MOP-Batch erzeugen und durchführen
Ein MOP-Batch fasst mehrere Aufträge für die Multi-Order-Picking Kommissionierung zusammen. Der Kommissionierer bearbeitet Artikel aus verschiedenen Aufträgen gleichzeitig, was Zeit und Wege spart. Wichtiger Unterschied zur Serienkommissionierung: Die Kommissionierung erfolgt auftragsrein in separate Behälter/Fächer.
Voraussetzungen:
- MOP Batchnummernserie in der SIEVERS WMS Einrichtung hinterlegt
- Auftragsarten für MOP Batchbildung aktiviert
- MOP Batchbildungsstrategie angelegt
- Mindestens ein MOP-Wagen mit konfigurierten Fächern vorhanden
- Warenausgänge freigegeben
- Optional: Automatischer Lauf der Aufgabe SNCL MOP Batches erzeugen in der Aufgabenwarteschlange
MOP-Batches erzeugen
Voraussetzungen für Aufträge:
- Status: Freigegeben
- Erstes Verladedatum innerhalb des Vorlauf Horizont (Lieferdatum)

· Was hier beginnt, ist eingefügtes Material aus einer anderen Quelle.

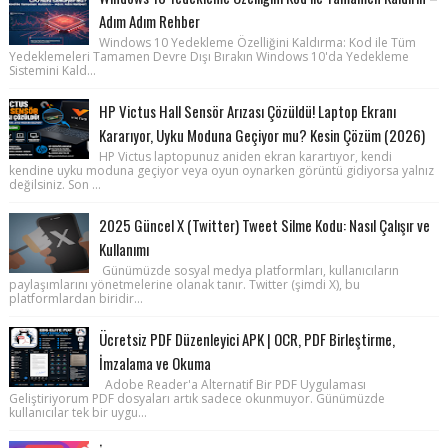
Adım Adım Rehber
Windows 10 Yedekleme Özelliğini Kaldırma: Kod ile Tüm
Yedeklemeleri Tamamen Devre Dışı Bırakın Windows 10'da Yedekleme
Sistemini Kald...
HP Victus Hall Sensör Arızası Çözüldü! Laptop Ekranı
Kararıyor, Uyku Moduna Geçiyor mu? Kesin Çözüm (2026)
HP Victus laptopunuz aniden ekran karartıyor, kendi
kendine uyku moduna geçiyor veya oyun oynarken görüntü gidiyorsa yalnız
değilsiniz. Son ...
2025 Güncel X (Twitter) Tweet Silme Kodu: Nasıl Çalışır ve
Kullanımı
Günümüzde sosyal medya platformları, kullanıcıların
paylaşımlarını yönetmelerine olanak tanır. Twitter (şimdi X), bu
platformlardan biridir...
Ücretsiz PDF Düzenleyici APK | OCR, PDF Birleştirme,
İmzalama ve Okuma
Adobe Reader'a Alternatif Bir PDF Uygulaması
Geliştiriyorum PDF dosyaları artık sadece okunmuyor. Günümüzde
kullanıcılar tek bir uygu...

- Erfüllen die Filterkriterien der Strategie (Auftragsart, Lieferland-Kategorie, Debitor-Filter)
Erzeugung - drei Möglichkeiten:
1. Über die Suche (Strg+Q):
- Strg+Q → SNCL MOP Batch erzeugen
- Optional: Spezifische MOP Batchbildungsstrategie auswählen (leer = alle aktiven Strategien)
- OK → System zeigt Anzahl erzeugter Batches und Aufträge
2. Über die WA Planung:
- WA Planung öffnen → MOP Batch erzeugen
- Optional: Strategie auswählen
- OK
3. Automatisch über Aufgabenwarteschlange:
- Aufgabenwarteschlangenposten → Neuer Posten mit Codeunit SNCL MOP Batches erzeugen
- Ausführungsintervall festlegen (z.B. stündlich)

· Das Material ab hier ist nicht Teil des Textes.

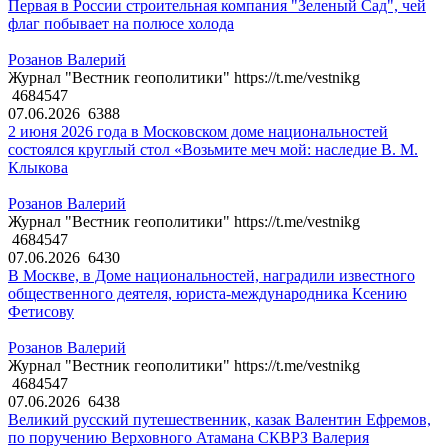
Первая в России строительная компания "Зеленый Сад", чей
флаг побывает на полюсе холода
Розанов Валерий
Журнал "Вестник геополитики" https://t.me/vestnikg
4684547
07.06.2026
6388
2 июня 2026 года в Московском доме национальностей
состоялся круглый стол «Возьмите меч мой: наследие В. М.
Клыкова
Розанов Валерий
Журнал "Вестник геополитики" https://t.me/vestnikg
4684547
07.06.2026
6430
В Москве, в Доме национальностей, наградили известного
общественного деятеля, юриста-международника Ксению
Фетисову
Розанов Валерий
Журнал "Вестник геополитики" https://t.me/vestnikg
4684547
07.06.2026
6438
Великий русский путешественник, казак Валентин Ефремов,
по поручению Верховного Атамана СКВРЗ Валерия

- Optional: Auf spezifische Strategie filtern
- Posten aktivieren
Hinweis
Ist das Feld Custom Event an der MOP Batchbildungsstrategie gefüllt, wird statt des Standard-Prozesses ein Event mit dem hinterlegten Code ausgelöst.
Batch-Bildungslogik:
- Auftragsermittlung: System ermittelt qualifizierte Aufträge nach Kriterien (Status, Auftragsart, Lieferdatum, Filter)

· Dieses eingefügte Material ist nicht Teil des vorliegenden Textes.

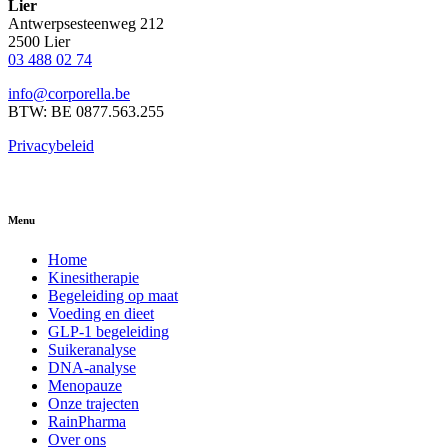
Lier
Antwerpsesteenweg 212
2500 Lier
03 488 02 74
info@corporella.be
BTW: BE 0877.563.255
Privacybeleid
Menu
Home
Kinesitherapie
Begeleiding op maat
Voeding en dieet
GLP-1 begeleiding
Suikeranalyse
DNA-analyse
Menopauze
Onze trajecten
RainPharma
Over ons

- Sortierung: Nach Verladedatum (aufsteigend) und Priorität (kleinste zuerst)
- Batch-Zusammenstellung:
- Berücksichtigt alle SNCL Ausgehende Lagerbuchungszeilen mit Kennzeichen MOP Batchweise
- Beachtet Max-Parameter (Anzahl Aufträge, Zeilen, Stückzahl)
- Wendet Filterkriterien an (Lieferanschrift, Packteam)
- Ganze Ursprungsbelege werden aufgenommen (keine Teilung)
- Batch-Abschluss: Bei Erreichen eines Schwellwerts wird Batch abgeschlossen, weitere Aufträge kommen in neuen Batch
- Batch-Vergabe: Eindeutige MOP-Batch-ID wird vergeben
- Status: Neu erzeugte Batches erhalten Status 0-Angelegt
Hinweis
Wird die Min. Anzahl Aufträge nicht erreicht, bleibt der Batch im Status 0-Angelegt und muss manuell freigegeben oder verworfen werden.
MOP-Batch durchführen
Phase 1: Vorbereitung
Lagerbeleg anlegen:
- Warenausgangsplanung → Herkunftsbelege auswählen → Lagerbeleg anlegen
- Mengen werden sofort reserviert (Feld "Menge in Kommissionierung")
- Komm-Team wird zugeordnet (nur MOP-Teams)
- Felder bleiben leer: MOP-Batch-Nr., Konsolidierungsnr., Kommbeleg-Nr.
MOP-Batch erzeugen:
- MOP Monitor → MOP Batches erzeugen
- Batch-Status: 0-Angelegt
- Felder bleiben weiterhin leer (werden erst bei Freigabe gefüllt)
Phase 2: Freigabe
MOP-Batch freigeben:
- MOP Monitor → Batch auswählen (Status 0-Angelegt) → MOP Batch freigeben
- System führt automatisch aus:
- MOP-Batch-Nr. vergeben → Gruppiert Zeilen für A4.1
- Konsolidierungsnr. vergeben → Steuert Zusammenpacken (siehe Zusammenpackregeln)
- Kommbeleg erzeugen → Typ: MOP-KOMMISSIONIERUNG
- Mengen aktualisieren → Status: "In Kommissionierung"
- Batch-Status: 1-Freigegeben
Hinweis
MOP-Batch-Nr. vs. Konsolidierungsnr.:
- MOP-Batch-Nr.: Alle Zeilen des Batches haben die gleiche Nummer → Werden zusammen in A4.1 angezeigt
- Konsolidierungsnr.: Unterschiedliche Nummern je nach Zusammenpackregeln → Steuert, was zusammengepackt werden darf
Wichtig: Im Gegensatz zur Serienkommissionierung wird nicht alles zusammengepackt, sondern auftragsrein in separate Behälter/Fächer.
Phase 3: Kommissionierung
Am MDE kommissionieren:
- A4 Kommissionierung öffnen
- A4.1: Batch wird als ein Vorgang angezeigt (gruppiert nach MOP-Batch-Nr.)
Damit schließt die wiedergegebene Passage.